Dès les premières pages, on se trouve en 1945, en Allemagne,
Anna fuit et cherche un abri. On ne sait pas pourquoi elle est là à errer et ce
qu’elle cherche, peut-être, à oublier…
Quelques pages plus loin, bienvenue dans l’année 2012 avec un vol
surprenant dans un musée… Déjà, on se doute qu’il va y avoir un lien entre les
deux époques mais on se demande comment raccrocher les morceaux. Nils Barrellon
va réussir cela avec précision, doigté, humanisme, accompagné par une écriture
de qualité. Pour les faits du passé, il a, probablement, effectué un travail de
recherche très approfondi et l’atmosphère présentée est, de ce fait, très
réaliste. Pour les autres années (car il n’y a pas seulement les deux que j’ai
évoquées), tout est mis en place dès les premières lignes de chaque chapitre
(introduit par la date) pour qu’on sache très vite le lieu et quels sont les
personnages qui s’expriment. A la
manière d’un gigantesque puzzle, il va reconstituer l’histoire d’une famille.
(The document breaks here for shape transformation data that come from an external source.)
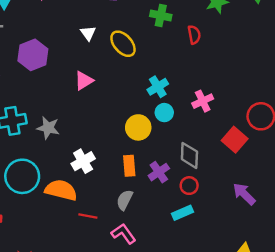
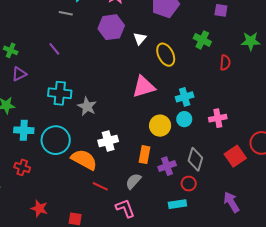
purple hexagon: (33, 55) -> (111, 27), moved
pink triangle: (84, 81) -> (144, 87), moved, size x1.4

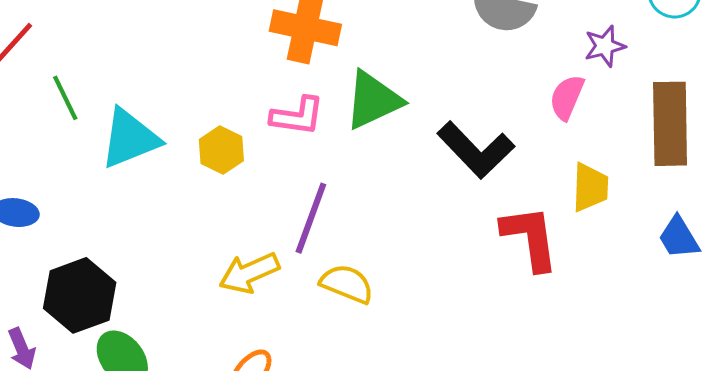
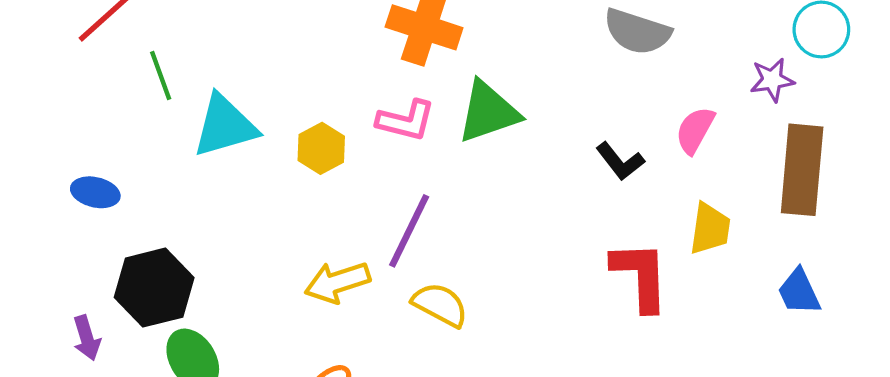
purple star: (605, 46) -> (772, 80), moved
black L-shape: (476, 150) -> (620, 161), moved, size x0.6

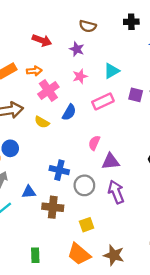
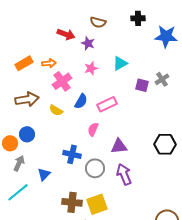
red arrow: (42, 40) -> (66, 34), moved
pink rectangle: (103, 101) -> (107, 104), moved
pink semicircle: (94, 143) -> (93, 129), moved
blue triangle: (29, 192) -> (44, 174), turned -40
brown cross: (53, 207) -> (72, 202), moved
yellow square: (87, 225) -> (97, 204), size x1.5

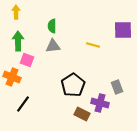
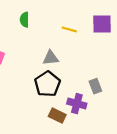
yellow line: (93, 45) -> (69, 29), moved
gray triangle: (53, 46) -> (51, 58), moved

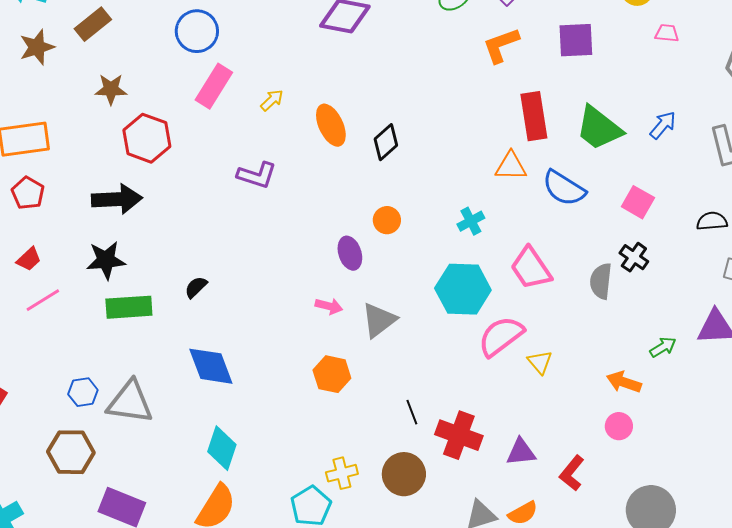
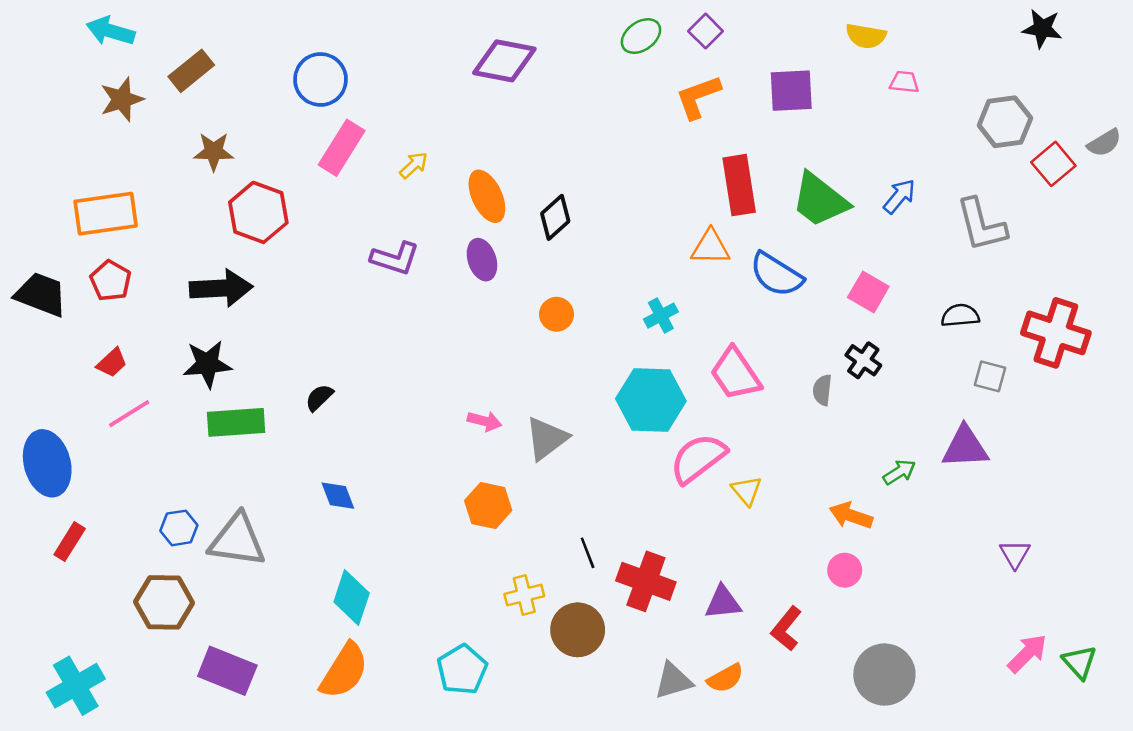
purple ellipse: (350, 253) -> (482, 260), moved
gray semicircle: (601, 281) -> (822, 390), size x0.7
blue diamond: (211, 366) -> (338, 496), size x0.6
yellow cross: (342, 473) -> (524, 595), moved

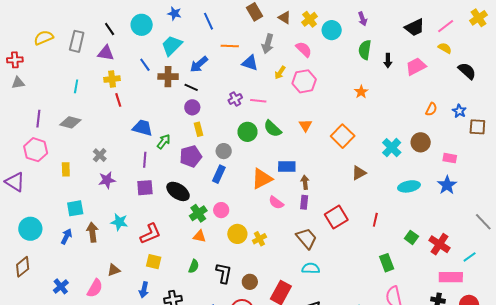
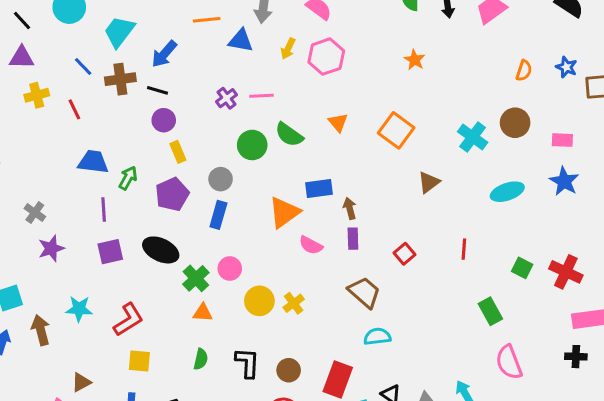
red line: (118, 100) -> (74, 109), moved
red square: (336, 217) -> (404, 254), size x0.6

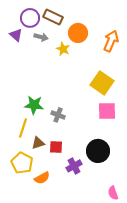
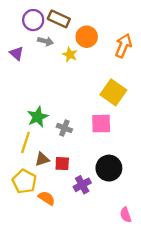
purple triangle: (16, 35) -> (17, 53), moved
green star: (34, 105) -> (38, 117), turned -30
pink square: (107, 111) -> (101, 124), moved
orange semicircle: (42, 178) -> (47, 198), turned -119

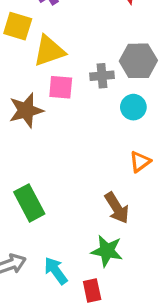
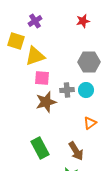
gray cross: (102, 76) -> (67, 90), moved
brown star: (26, 110) -> (46, 102), moved
green rectangle: (29, 203) -> (40, 148), moved

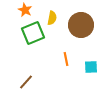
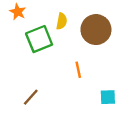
orange star: (25, 10) -> (18, 12), moved
cyan square: (91, 67) -> (108, 97), moved

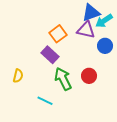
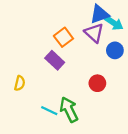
cyan arrow: (104, 21) -> (114, 23), turned -114
purple triangle: (86, 30) -> (94, 33), turned 30
green arrow: (63, 79) -> (69, 110), moved

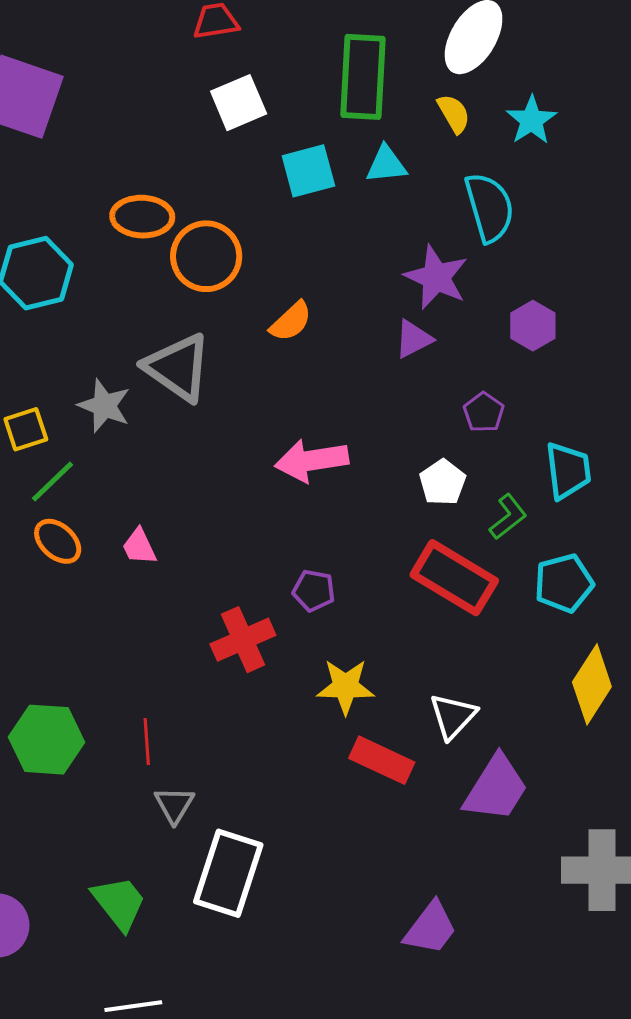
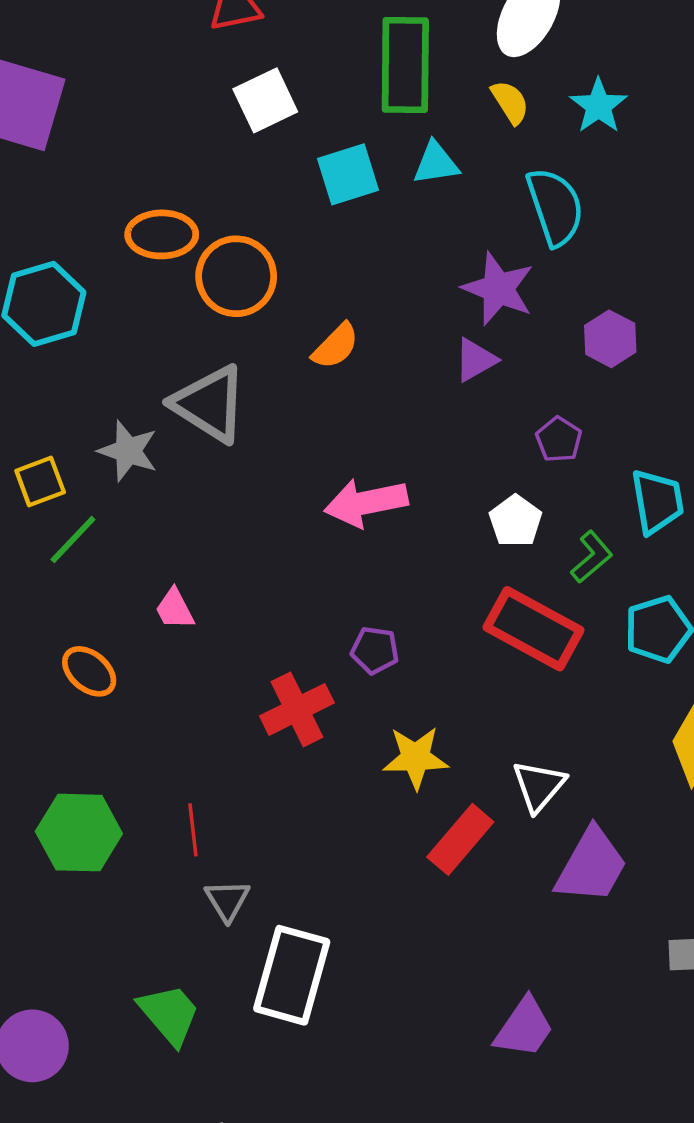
orange ellipse: (58, 541) -> (89, 671), moved
red rectangle: (382, 760) -> (460, 839), turned -72

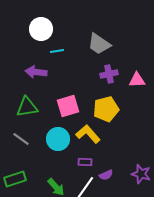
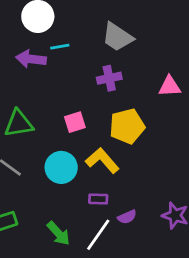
purple arrow: (36, 72) -> (31, 59), moved
purple cross: (109, 74) -> (109, 78), moved
pink square: (68, 106) -> (75, 122), size x0.7

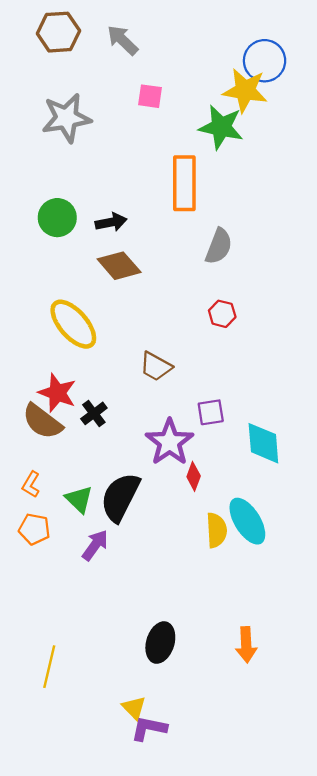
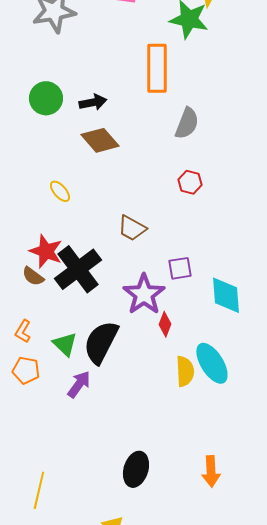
yellow ellipse: (73, 324) -> (60, 191), size x0.5
black cross: (94, 413) -> (78, 269), size x2.0
brown semicircle: (42, 421) -> (33, 276), size x0.6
Parfois, une même situation est vue par plusieurs protagonistes, offrant ainsi
des approches variées.
Anna est une femme mystérieuse que l’on découvre petit à
petit. A sa façon, elle est intègre et elle laisse, pour son fils, une trace de
son lourd secret. Bien plus tard, Jacob, jeune musicien fougueux se retrouve
confrontée à une agression qui le déstabilise et il fait le choix de comprendre
ce qui a pu provoquer cette offensive
contre lui. C’est un chemin douloureux qui va s’ouvrir à lui, avec des choix
difficiles à faire. Mais il est opiniâtre, volontaire, droit et il ne peut pas
vivre avec des questions sans réponse.
Alors, parfois fougueusement, parfois méticuleusement, il va progresser,
avancer jusqu’à une révélation finale qu’il sera obligé d’intégrer car faisant
partie de sa destinée.
Je pense qu’il est ambitieux d’écrire des romans où se
mêlent les dates, les endroits car la moindre erreur « de tempo » peut
se payer cash. Je ne sais pas comment l’auteur a construit son récit. Avait-il
un gigantesque « arbre » avec tous les tenants et aboutissants et des
notes sur chacun afin d’éviter de se tromper ? En tout cas, c’est
remarquablement huilé, tout s’imbrique, par bribes, à merveille. Le rythme est
soutenu, l’alternance des points de vue enrichit le texte et les individus sont
bien intégrés au fil du temps. Bien sûr, il y a de « méchants
espions » (un peu « lourds », bien fait pour eux s’ils leur
arrivent des bricoles) et des gentils. Mais si on garde une vue d’ensemble, ce
côté manichéen est quand même à sa place. L’approche psychologique des hommes
et des femmes est amenée intelligemment, petit à petit. J’ai apprécié l’évolution
de la capitaine Hoffer et celle de Jacob qui m’a semblé « grandi »
par ses prospections.
Une fois encore, si besoin est, cet opus nous rappelle
combien le passé nous colle à la peau, combien il est difficile de vivre
lorsqu’on découvre des zones d’ombre dans nos antécédents, combien chaque homme
place haut l’exigence de la transparence et l’oubli des non-dits dans les
familles. Certains diront que toute vérité n’est pas bonne à dire, que de temps
à autre, il vaut mieux se taire…. Je ne crois pas que Jacob aurait pu continuer
à vivre s’il n’avait pas su (malgré le « prix » à payer). Je dirai qu’il avait la nécessité de connaître
la vérité, non édulcorée, pour « être entier » dans le sens où une
personnalité ne peut s’accomplir correctement s’il lui « manque des
morceaux ». A la manière de ce polar, Jacob s’est bâti sous nos yeux,
devenant de pages en pages, un être capable de discernement, de rébellion
clairvoyante et aimant la vie par-dessous tout.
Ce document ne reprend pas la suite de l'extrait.